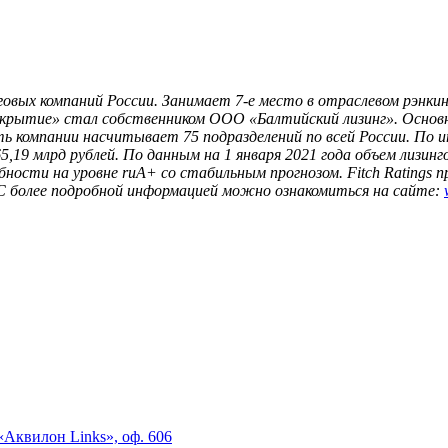
говых компаний России. Занимает 7-е место в отраслевом рэнки
ткрытие» стал собственником ООО «Балтийский лизинг». Основн
ь компании насчитывает 75 подразделений по всей России. По и
,19 млрд рублей. По данным на 1 января 2021 года объем лизинг
ности на уровне ruA+ со стабильным прогнозом. Fitch Ratings 
С более подробной информацией можно ознакомиться на сайте:
«Аквилон Links», оф. 606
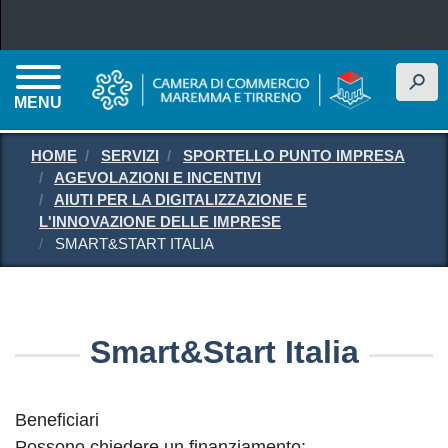
Salta al contenuto principale
h
MENU
HOME
SERVIZI
SPORTELLO PUNTO IMPRESA
AGEVOLAZIONI E INCENTIVI
AIUTI PER LA DIGITALIZZAZIONE E
L'INNOVAZIONE DELLE IMPRESE
SMART&START ITALIA
Smart&Start Italia
Beneficiari
Possono chiedere un finanziamento:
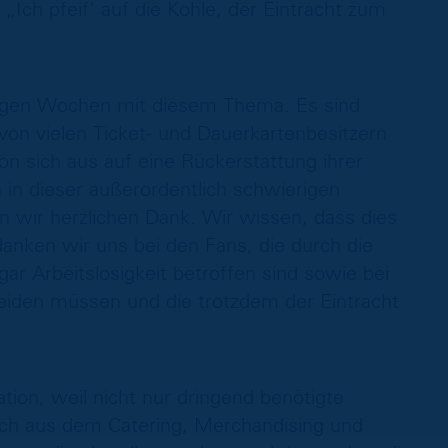
„Ich pfeif‘ auf die Kohle, der Eintracht zum
inigen Wochen mit diesem Thema. Es sind
von vielen Ticket- und Dauerkartenbesitzern
on sich aus auf eine Rückerstattung ihrer
in dieser außerordentlich schwierigen
n wir herzlichen Dank. Wir wissen, dass dies
danken wir uns bei den Fans, die durch die
ar Arbeitslosigkeit betroffen sind sowie bei
eiden müssen und die trotzdem der Eintracht
tion, weil nicht nur dringend benötigte
ch aus dem Catering, Merchandising und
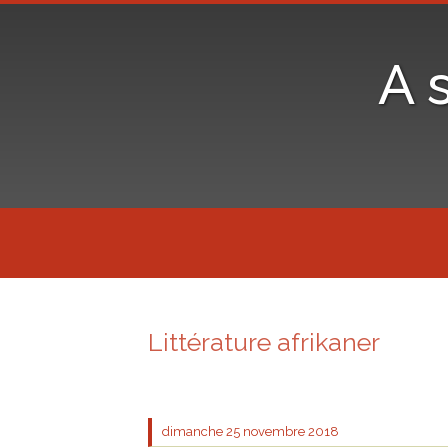
A 
Littérature afrikaner
dimanche 25
novembre 2018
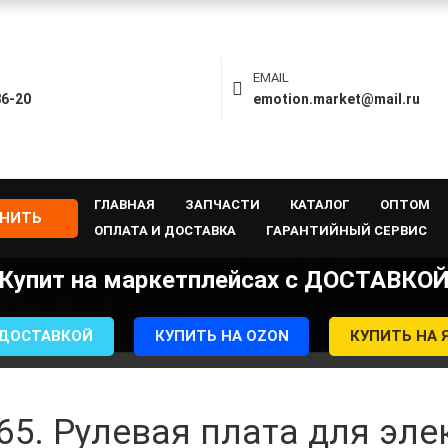
EMAIL
86-20
emotion.market@mail.ru
ГЛАВНАЯ
ЗАПЧАСТИ
КАТАЛОГ
ОПТОМ
ОНИТЬ
ОПЛАТА И ДОСТАВКА
ГАРАНТИЙНЫЙ СЕРВИС
Купит на маркетплейсах с ДОСТАВКО
 ДОСТАВКОЙ
КУПИТЬ НА OZON
КУПИТЬ НА 
65. Рулевая плата для эл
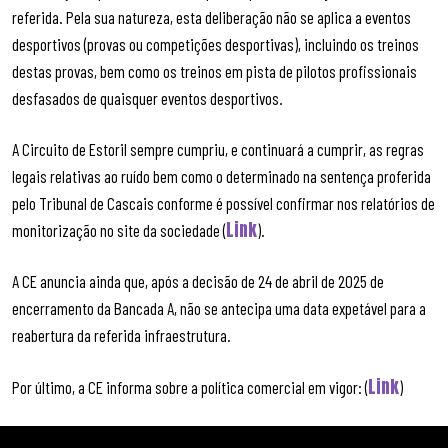
referida. Pela sua natureza, esta deliberação não se aplica a eventos
desportivos (provas ou competições desportivas), incluindo os treinos
destas provas, bem como os treinos em pista de pilotos profissionais
desfasados de quaisquer eventos desportivos.
A Circuito de Estoril sempre cumpriu, e continuará a cumprir, as regras
legais relativas ao ruído bem como o determinado na sentença proferida
pelo Tribunal de Cascais conforme é possível confirmar nos relatórios de
Link
monitorização no site da sociedade (
).
A CE anuncia ainda que, após a decisão de 24 de abril de 2025 de
encerramento da Bancada A, não se antecipa uma data expetável para a
reabertura da referida infraestrutura.
Link
Por último, a CE informa sobre a política comercial em vigor: (
)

▬▬▬

:: WORK TO COMPLETE ::
Go through the listing above and return each line where the word "como" occurs.

:: PROBLEM SOLUTION ::
destas provas, bem como os treinos em pista de pilotos profissionais
legais relativas ao ruído bem como o determinado na sentença proferida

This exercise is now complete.